== YOUR TASK ==
Filter these records by the string "Coahuila", copying each line that holds it.

§ §

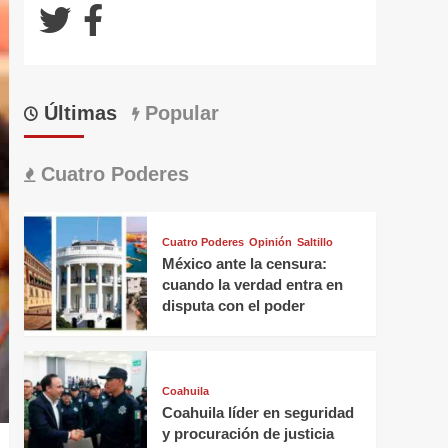
Últimas
Popular
Cuatro Poderes
Cuatro Poderes
Opinión
Saltillo
México ante la censura:
cuando la verdad entra en
disputa con el poder
Coahuila
Coahuila líder en seguridad
y procuración de justicia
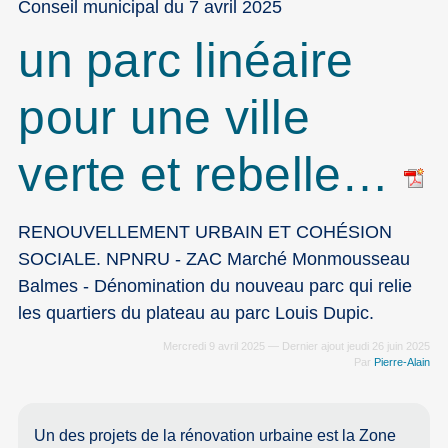
Conseil municipal du 7 avril 2025
un parc linéaire
pour une ville
verte et rebelle…
RENOUVELLEMENT URBAIN ET COHÉSION
SOCIALE. NPNRU - ZAC Marché Monmousseau
Balmes - Dénomination du nouveau parc qui relie
les quartiers du plateau au parc Louis Dupic.
Mercredi 9 avril 2025 — Dernier ajout jeudi 26 juin 2025
Par
Pierre-Alain
Un des projets de la rénovation urbaine est la Zone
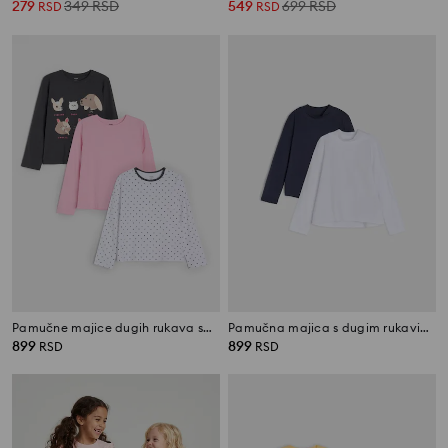
279
349
RSD
549
699
RSD
RSD
RSD
Pamučne majice dugih rukava sa motivom životinja 3 pack
Pamučna majica s dugim rukavima 2 pack
899
899
RSD
RSD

§ §

== WRITTEN SOLUTION ==
Coahuila
Coahuila líder en seguridad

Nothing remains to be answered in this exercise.